*EXERCISE DETAILS*.
Restate word for word the lines below that run from the one holding "Stay Connected" through the one holding "spend per flight, which", inclusive. Pictures don't belong in the copy.

*DATA FOR REVIEW*.
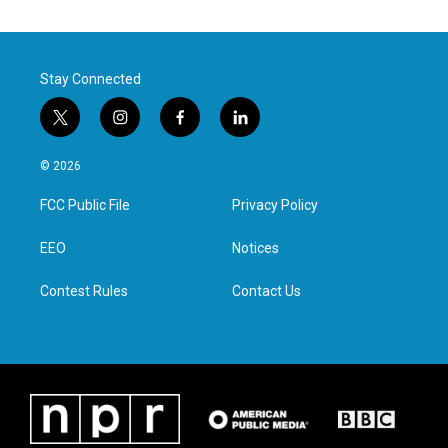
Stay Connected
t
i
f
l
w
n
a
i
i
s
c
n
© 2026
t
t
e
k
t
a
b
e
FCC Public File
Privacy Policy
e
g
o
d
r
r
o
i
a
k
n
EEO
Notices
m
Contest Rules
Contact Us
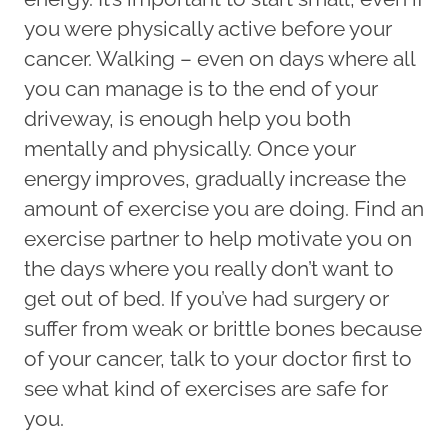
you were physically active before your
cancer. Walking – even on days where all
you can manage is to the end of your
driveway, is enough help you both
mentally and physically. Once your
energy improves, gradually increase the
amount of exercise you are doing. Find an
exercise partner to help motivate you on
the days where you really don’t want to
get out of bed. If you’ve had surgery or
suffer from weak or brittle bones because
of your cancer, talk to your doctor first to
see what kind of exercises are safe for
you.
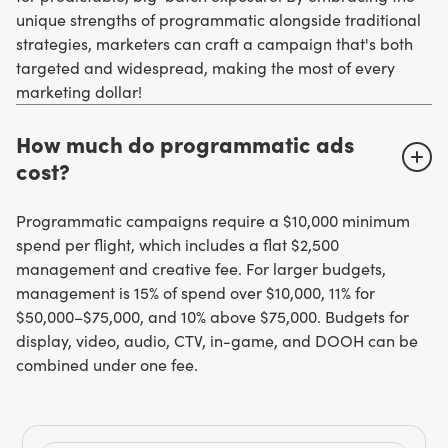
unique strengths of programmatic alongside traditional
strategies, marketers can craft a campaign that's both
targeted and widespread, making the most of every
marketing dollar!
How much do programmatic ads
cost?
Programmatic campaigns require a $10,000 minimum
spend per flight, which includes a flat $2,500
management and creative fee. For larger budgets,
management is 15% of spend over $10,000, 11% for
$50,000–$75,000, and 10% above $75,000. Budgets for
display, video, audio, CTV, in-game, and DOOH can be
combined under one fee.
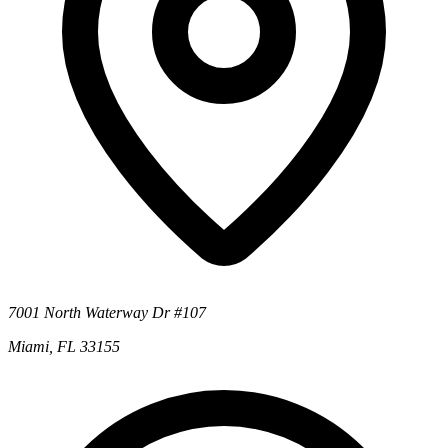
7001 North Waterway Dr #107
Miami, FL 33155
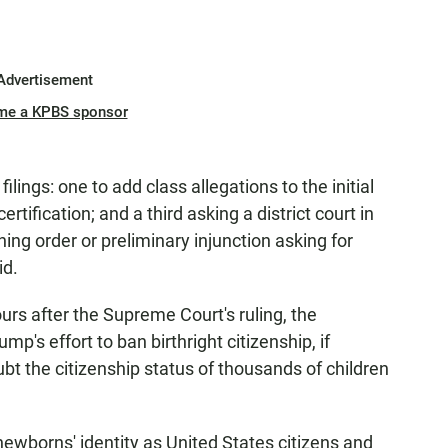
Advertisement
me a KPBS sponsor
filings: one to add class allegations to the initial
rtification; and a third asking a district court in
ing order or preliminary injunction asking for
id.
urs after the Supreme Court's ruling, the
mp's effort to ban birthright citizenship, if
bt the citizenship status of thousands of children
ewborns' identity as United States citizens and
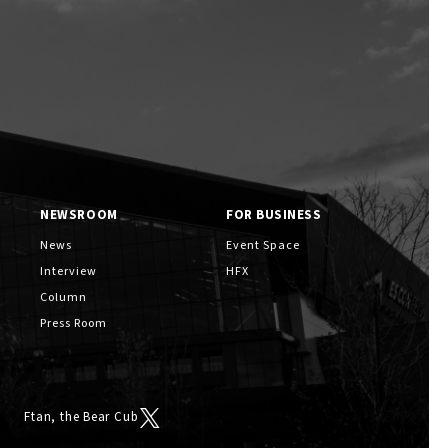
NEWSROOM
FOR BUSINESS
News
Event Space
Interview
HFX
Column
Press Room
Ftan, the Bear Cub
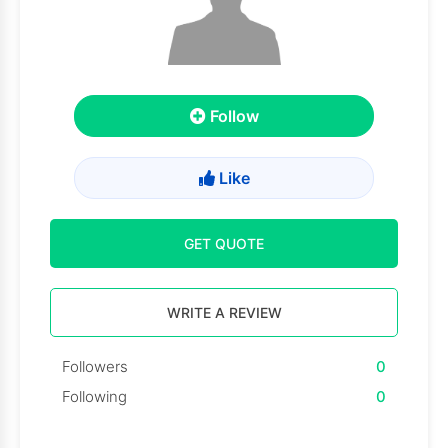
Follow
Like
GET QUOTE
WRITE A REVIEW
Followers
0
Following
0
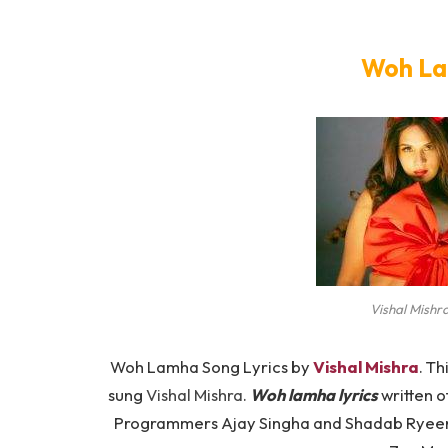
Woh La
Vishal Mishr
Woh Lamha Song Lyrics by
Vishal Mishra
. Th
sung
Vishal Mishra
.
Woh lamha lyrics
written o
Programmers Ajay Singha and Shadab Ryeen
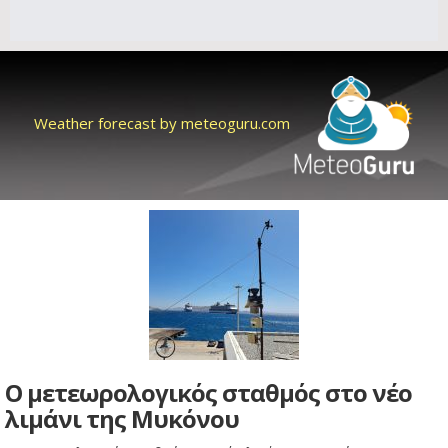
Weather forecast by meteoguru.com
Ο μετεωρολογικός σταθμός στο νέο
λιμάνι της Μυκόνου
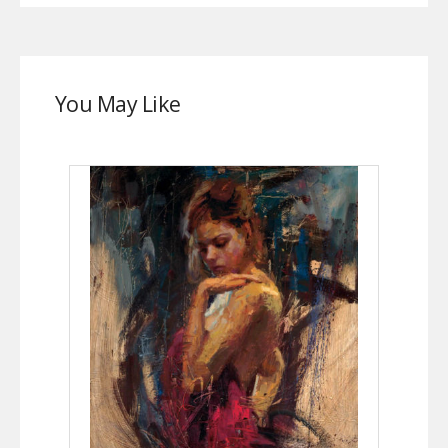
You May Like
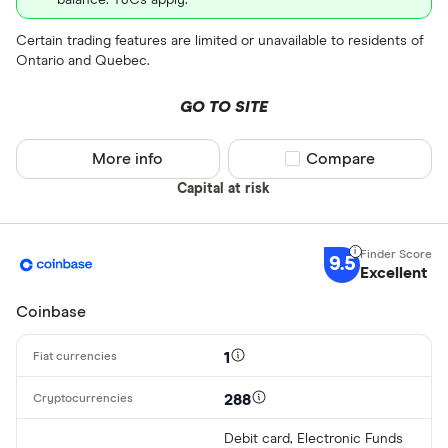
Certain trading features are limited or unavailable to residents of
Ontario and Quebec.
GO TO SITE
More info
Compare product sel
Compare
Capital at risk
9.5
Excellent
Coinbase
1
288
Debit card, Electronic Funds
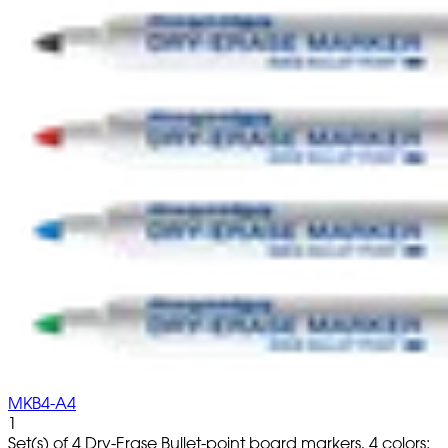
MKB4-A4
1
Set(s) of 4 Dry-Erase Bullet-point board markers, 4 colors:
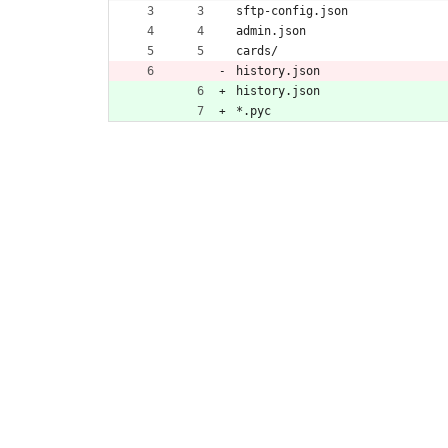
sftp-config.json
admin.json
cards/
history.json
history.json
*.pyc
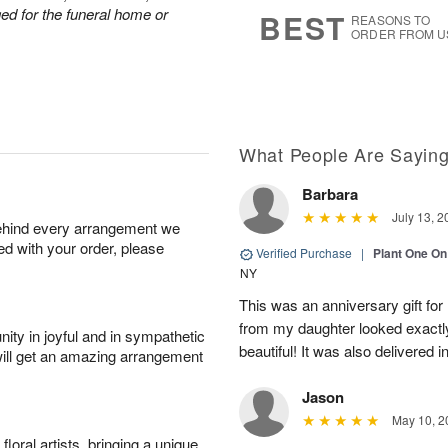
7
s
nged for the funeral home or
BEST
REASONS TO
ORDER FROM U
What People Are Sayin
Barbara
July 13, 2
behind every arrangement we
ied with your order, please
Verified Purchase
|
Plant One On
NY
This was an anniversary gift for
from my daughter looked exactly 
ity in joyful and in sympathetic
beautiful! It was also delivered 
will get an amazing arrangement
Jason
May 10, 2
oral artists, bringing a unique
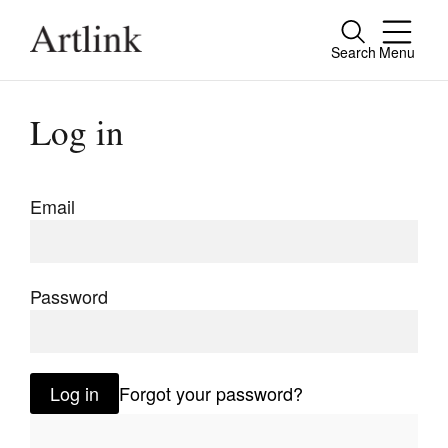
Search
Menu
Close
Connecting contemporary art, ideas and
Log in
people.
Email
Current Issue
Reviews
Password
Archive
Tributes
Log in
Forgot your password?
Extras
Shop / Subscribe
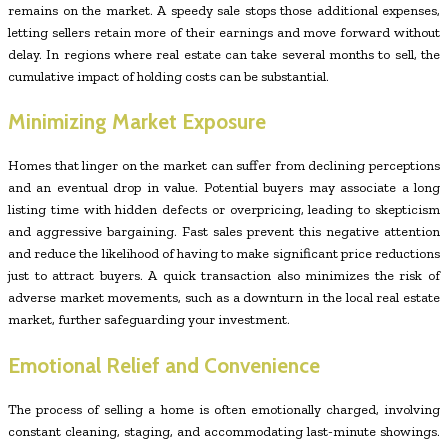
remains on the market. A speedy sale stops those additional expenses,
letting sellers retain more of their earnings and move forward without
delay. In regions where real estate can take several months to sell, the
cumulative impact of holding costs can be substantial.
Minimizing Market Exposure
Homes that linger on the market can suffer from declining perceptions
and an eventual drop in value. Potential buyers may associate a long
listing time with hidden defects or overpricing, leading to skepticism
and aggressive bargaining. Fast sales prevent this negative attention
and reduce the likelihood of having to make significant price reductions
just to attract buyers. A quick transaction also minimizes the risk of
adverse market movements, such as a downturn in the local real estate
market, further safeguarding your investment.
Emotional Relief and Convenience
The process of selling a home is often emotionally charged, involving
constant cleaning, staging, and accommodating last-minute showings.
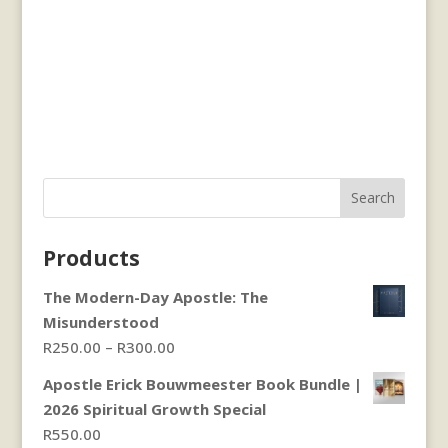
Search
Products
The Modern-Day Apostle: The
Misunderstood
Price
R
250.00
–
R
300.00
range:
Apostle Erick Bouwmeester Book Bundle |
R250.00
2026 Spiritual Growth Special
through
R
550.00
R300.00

---

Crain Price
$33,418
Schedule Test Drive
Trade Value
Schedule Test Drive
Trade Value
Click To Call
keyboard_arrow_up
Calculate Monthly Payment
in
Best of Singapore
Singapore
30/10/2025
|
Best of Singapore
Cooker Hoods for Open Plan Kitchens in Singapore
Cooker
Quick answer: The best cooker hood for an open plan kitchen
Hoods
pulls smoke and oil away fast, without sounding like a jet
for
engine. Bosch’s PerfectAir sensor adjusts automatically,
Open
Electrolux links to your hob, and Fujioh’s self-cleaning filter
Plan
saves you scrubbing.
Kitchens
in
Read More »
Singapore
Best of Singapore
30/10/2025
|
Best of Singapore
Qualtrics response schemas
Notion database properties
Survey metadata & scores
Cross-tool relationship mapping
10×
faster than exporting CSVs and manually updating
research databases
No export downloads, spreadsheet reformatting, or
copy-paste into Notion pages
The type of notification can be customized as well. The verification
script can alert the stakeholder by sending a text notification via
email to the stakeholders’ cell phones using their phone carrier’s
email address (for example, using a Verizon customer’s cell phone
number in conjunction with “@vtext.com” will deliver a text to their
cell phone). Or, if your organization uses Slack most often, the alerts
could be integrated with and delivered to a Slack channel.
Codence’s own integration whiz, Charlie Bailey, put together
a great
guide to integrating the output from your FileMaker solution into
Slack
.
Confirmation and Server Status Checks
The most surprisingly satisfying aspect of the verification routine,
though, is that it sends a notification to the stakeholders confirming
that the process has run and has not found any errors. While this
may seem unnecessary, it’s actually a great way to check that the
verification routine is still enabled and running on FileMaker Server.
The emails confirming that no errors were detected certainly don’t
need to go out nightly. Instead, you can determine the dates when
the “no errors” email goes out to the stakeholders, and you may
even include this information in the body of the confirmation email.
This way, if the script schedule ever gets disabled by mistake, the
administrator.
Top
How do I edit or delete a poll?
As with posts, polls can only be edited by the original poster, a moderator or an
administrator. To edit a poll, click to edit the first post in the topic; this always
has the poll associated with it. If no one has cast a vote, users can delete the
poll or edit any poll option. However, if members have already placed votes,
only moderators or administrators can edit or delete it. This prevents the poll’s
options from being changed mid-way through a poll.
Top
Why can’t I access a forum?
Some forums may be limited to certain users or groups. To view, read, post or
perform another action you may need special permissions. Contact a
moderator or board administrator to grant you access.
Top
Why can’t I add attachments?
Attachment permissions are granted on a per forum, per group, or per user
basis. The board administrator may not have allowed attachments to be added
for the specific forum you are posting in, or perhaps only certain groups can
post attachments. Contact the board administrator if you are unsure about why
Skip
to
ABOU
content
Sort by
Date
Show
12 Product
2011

*SOLUTION BELOW*.
Stay Connected
t
i
f
l
w
n
a
i
i
s
c
n
© 2026
t
t
e
k
t
a
b
e
FCC Public File
Privacy Policy
e
g
o
d
r
r
o
i
a
k
n
EEO
Notices
m
Contest Rules
Contact Us
you were physically active before your
cancer. Walking – even on days where all
you can manage is to the end of your
driveway, is enough help you both
mentally and physically. Once your
energy improves, gradually increase the
amount of exercise you are doing. Find an
exercise partner to help motivate you on
the days where you really don’t want to
get out of bed. If you’ve had surgery or
suffer from weak or brittle bones because
of your cancer, talk to your doctor first to
see what kind of exercises are safe for
you.
unique strengths of programmatic alongside traditional
strategies, marketers can craft a campaign that's both
targeted and widespread, making the most of every
marketing dollar!
How much do programmatic ads
cost?
Programmatic campaigns require a $10,000 minimum
spend per flight, which includes a flat $2,500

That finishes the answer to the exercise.